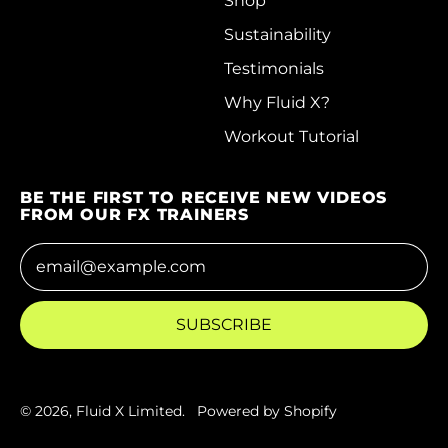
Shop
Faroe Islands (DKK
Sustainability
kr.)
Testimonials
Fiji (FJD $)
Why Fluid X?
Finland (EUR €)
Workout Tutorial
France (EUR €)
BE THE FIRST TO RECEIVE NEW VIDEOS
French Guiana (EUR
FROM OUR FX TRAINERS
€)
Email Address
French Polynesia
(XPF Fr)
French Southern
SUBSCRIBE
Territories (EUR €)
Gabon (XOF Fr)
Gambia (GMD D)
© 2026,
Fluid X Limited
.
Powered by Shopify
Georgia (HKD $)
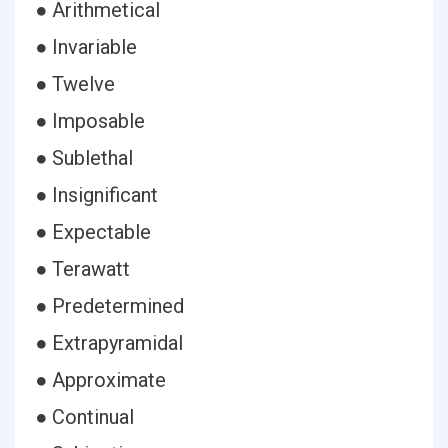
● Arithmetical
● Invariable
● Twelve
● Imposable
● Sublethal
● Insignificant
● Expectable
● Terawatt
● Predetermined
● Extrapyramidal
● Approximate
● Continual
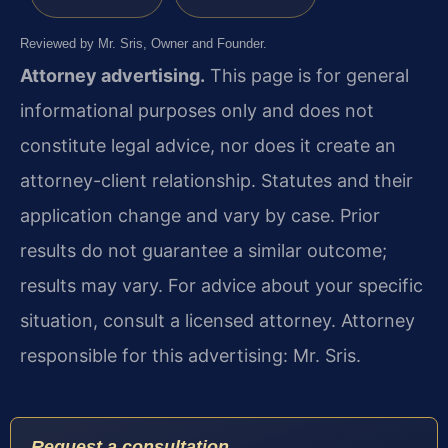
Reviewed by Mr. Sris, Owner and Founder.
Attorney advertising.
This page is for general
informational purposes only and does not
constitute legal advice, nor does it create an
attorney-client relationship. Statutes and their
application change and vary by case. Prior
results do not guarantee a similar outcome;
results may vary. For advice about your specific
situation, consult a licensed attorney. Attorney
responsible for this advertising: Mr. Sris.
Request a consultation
* * * * *
Give every line of the material that includes the string "does".

*Exercise answer:*
informational purposes only and does not
constitute legal advice, nor does it create an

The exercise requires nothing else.